Education had not only given the African American citizens of Chester County the opportunity to improve their way of life, but it would also help them make worthwhile contributions to our county, state and country.
There were public schools for African American children in Chester County in the nineteenth century. These schools were held in church buildings and many children had to walk long distances over muddy roads, paths, across foot logs over streams and canals. The buildings were not warm in the winter and since the children had to help on the farms in the spring and fall, schools were held mostly during the summer months. There were schools in Chester County held in churches as early as 1838.
The first African American school building in the county was built as early as 1908 in the northern part of Chester County on land given by Mr. Tom Cawthon. This school was named Cawthon School and even though the school was rebuilt, the name never changed.
The next African American school building to be erected after the Cawthon School was Oak Grove. This school was built on land given by private citizens and since it was built in a wooded area, Oak Grove seemed an appropriate name and thus it became Oak Grove School.
The first school in the Masseyville community was built on the Bill Nettles farm and was called the Needmore School. This building burned and classes were held in the Hatchie Church for a period. In the early 1930s a school was built on the Chester and McNairy County line to serve the African American children from both counties in the community. The name was then changed to Masseyville. Masseyville School was a one room school.
When you finished eighth grade, you had to drop out of school or board away from home as there was no transportation for African American children. The first bus was a car driven by Troy Moten in 1938.
Montezuma’s first school was built on property belonging to the local CME Church. This building was destroyed by fire.
After the building was destroyed by fire, land was purchased from Mrs. Carl McNatt on the opposite side of the road where the new building was erected in the early 1930s. Montezuma School was a one room school.
The African American citizens of Chester County were happy to have some school buildings in the county but there were still many African American children attending schools in church buildings.
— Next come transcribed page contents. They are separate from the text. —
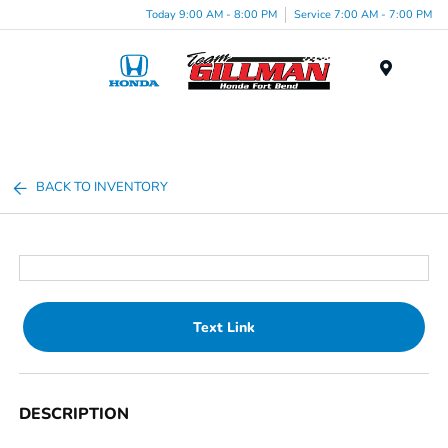
Today 9:00 AM - 8:00 PM
Service 7:00 AM - 7:00 PM
Menu
BACK TO INVENTORY
Text Link
DESCRIPTION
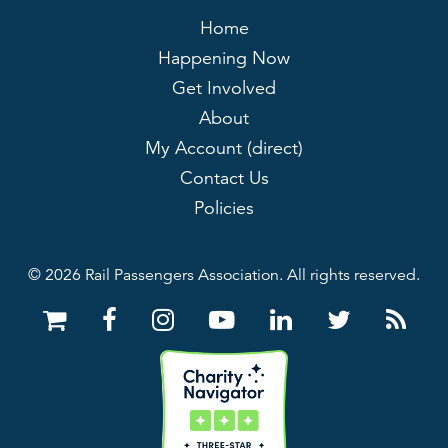
Home
Happening Now
Get Involved
About
My Account (direct)
Contact Us
Policies
© 2026 Rail Passengers Association. All rights reserved.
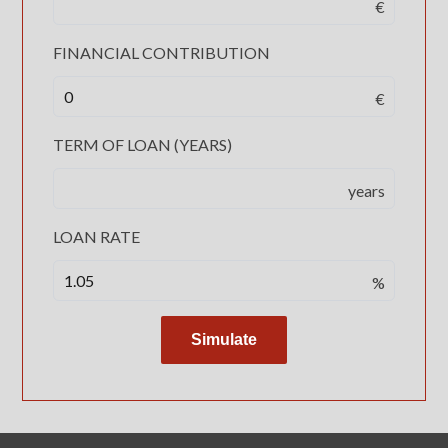
€
FINANCIAL CONTRIBUTION
€
TERM OF LOAN (YEARS)
years
LOAN RATE
%
Simulate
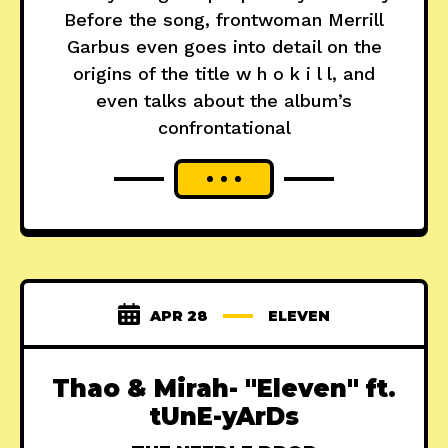
Before the song, frontwoman Merrill
Garbus even goes into detail on the
origins of the title w h o k i l l, and
even talks about the album’s
confrontational
APR 28
ELEVEN
Thao & Mirah- "Eleven" ft.
tUnE-yArDs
African Americans needed and wanted more schools and better schools for their children. African Americans also wanted schools closer to their homes so the children would not have to leave home at daybreak and return at dark.
In 1938 Mr. & Mrs. Herman Gibson donated land for a school southeast of Henderson and with the aid of the Julius Rosenwald Fund, a two-room school with a lunchroom was built. The name of school was Gibson Rosenwald School and it served the Trice’s Chapel Community.
According to documents provided to the Fisk University Library Special Collections, at least two Rosenwald schools were constructed in Chester County. One of these schools was Gibson Rosenwald. These documents further reveal the following concerning the Gibson Rosenwald School.  The school was built on 2.5 acres of land with two teachers. It was built under the 1927-1928 budget with a total cost of $3,400. The application number was 35-G and located on Talley Town Road.
H.A. Bullock (1970) described the overall impact of the Julius Rosenwald Fund School Building Program as follows; “The work of the Rosenwald Fund permeated the educational experience of the Negro more deeply than that of any other fund.”
Perhaps the educational experiences referred to in Bullock’s quote can best be described by students who attended Gibson-Rosenwald. Paul Barnes, now living in Georgia, attended Gibson-Rosenwald from first through eighth grade. Based on an interview Jerry Woods conducted with Barnes, Barnes shared these comments about his experiences at Gibson-Rosenwald. “I started school at age five and completed all grades before going to the ninth grade at Chester County Training School.”  He further said this of the school’s interior description. “Gibson Rosenwald had two rooms for grades one through eight. Grades one through four were in one room and grades five through eight were in the other. One teacher was assigned to each room with the teacher assigned to grades five through eight, also serving as principal.
Tennessee School Register, provided by the Chester County Board of Education indicate that a Record of a Year’s Work, in the 1950-1951 school year included the following projects: The Cancer Drive; National Red Cross; and selling tuberculosis seals. There was also a great contribution to the hot lunch program when the Ladies’ Club purchased an electric stove and refrigerator. This information was submitted by teacher-principal, Alice Cawthon to Paul Barnes who spent eight years at Gibson-Rosenwald.
Barnes speaks of Cawthon and the other teachers in this manner. “The teachers were truly outstanding and made every effort to make sure we received a quality education. Mrs. Cawthon gave me a chance to do many special assignments in math and science with studying some of the great poets from the past.” Barnes proudly concludes, “She (Cawthon) prepared me so well that I graduated first in my class in high school and undergraduate classes and earned a master’s degree from the University of Southern California. Perhaps a testament to the influence of Cawthon and Gibson Rosenwald, Barnes reached signal achievements by any standards. He retired as Regional Commission for the Southeast Region of the Social Security Administration after 43 years of service.
The Gibson-Rosenwald School, like many other African American schools closed with the beginning of school integration. The closure left memories for scores of students who had the educational experience of attending the two-room Gibson Rosenwald school, located on Talley Store Road in southeastern Chester County.
 The total cost of the building was supported by these contributions: African Americans, $600; Whites, $300; Public $2,000; and Rosenwald fund, $500.
Receiving fund support came with certain requirements. Among the requirements were African American citizens would provide the land for the building as well as financial support. In the case of the Gibson-Rosenwald School, Volume 1 of Chester County History and Families indicates that Mr. and Mrs. Hermon Gibson donated the land required for the school, thus the school became Gibson-Rosenwald School.
While the Gibson Rosenwald School was being built, the African American citizens of the Jacks Creek Community were working to raise money to buy land for a school. After the purchase of the land, the land was deeded to the Chester County Board of Education. In 1939, with the help of Mrs. Carrie M. Denny, Supervisor of Black Schools, Mr. R.E. Clay, and Lawyer Hardin, they received a two-room school and lunchroom. The school was named Jacks Creek School.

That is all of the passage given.